Por: Yohan González
Cada uno viste diferente, sin patrocinio ni jugosos contratos de imagen. Visten según la economía de sus familias que puede permitir que algunos vistan las camisetas de sus equipos favoritos, o que otros, menos desfavorecidos, lleven pullovers blancos con nombres y números escritos con plumón.
Juegan en una suerte de estadio tercermundista sin pasto sintético ni dimensiones olímpicas. Sus hinchas no son nada más que sus padres o familiares, esos que hacen las mil y una maravillas para continuar sosteniendo el sueño futbolístico del “campeón” de la casa.

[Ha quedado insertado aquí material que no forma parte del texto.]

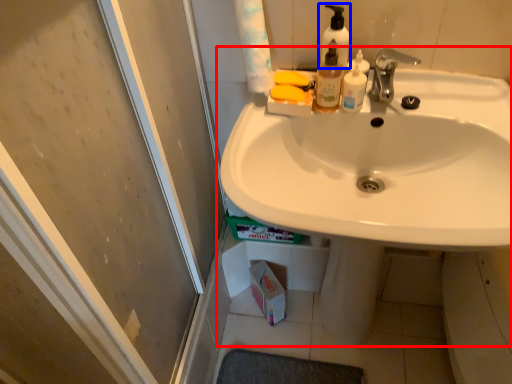 Question: Which of the following is the closest to the observer, sink (highlighted by a red box) or soap dispenser (highlighted by a blue box)?

Choices:
 (A) sink
 (B) soap dispenser

Answer: (A)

Suena el pitazo inicial y arranca el cronometro en manos del árbitro. El partido inicia. Se suceden los gritos de impotencia de los padres y los llamados de atención de los entrenadores. Transcurren largos minutos sin un gol, pero llenos de jugadas peligrosas y calientes.
De repente, una jugada no esperada por el equipo contrario. El delantero estrella penetra la zona y se encuentre a solo 3 metros de la meta. Se produce el disparo y el guardameta se desplaza. Todo resulta en vano. En fracciones de segundos el balón ingresa en la tierra prometida. Los gritos de desesperación dan paso a segundos de alegría y festejo. Los compañeros de equipo abrazan al héroe de la tarde y una sonrisa de esperanza se dibuja en sus inocentes, pero deportivos, rostros.
El partido culmina con el marcador 1 a 0. El equipo perdedor cae, pero sin haber entregado fácilmente el resultado. Sus cuerpos, llenos de sudor, reclaman agua y descanso. Poco a poco se van retirando del terreno. “Ha sido un buen juego”, le dice el entrenador perdedor al ganador.
No necesito ver ESPN o GOL TV para conocer el rostro de los campeones. Esa tarde, bajo el sol veraniego de La Habana, conocí el gran poder del deporte, la magia oculta del fútbol.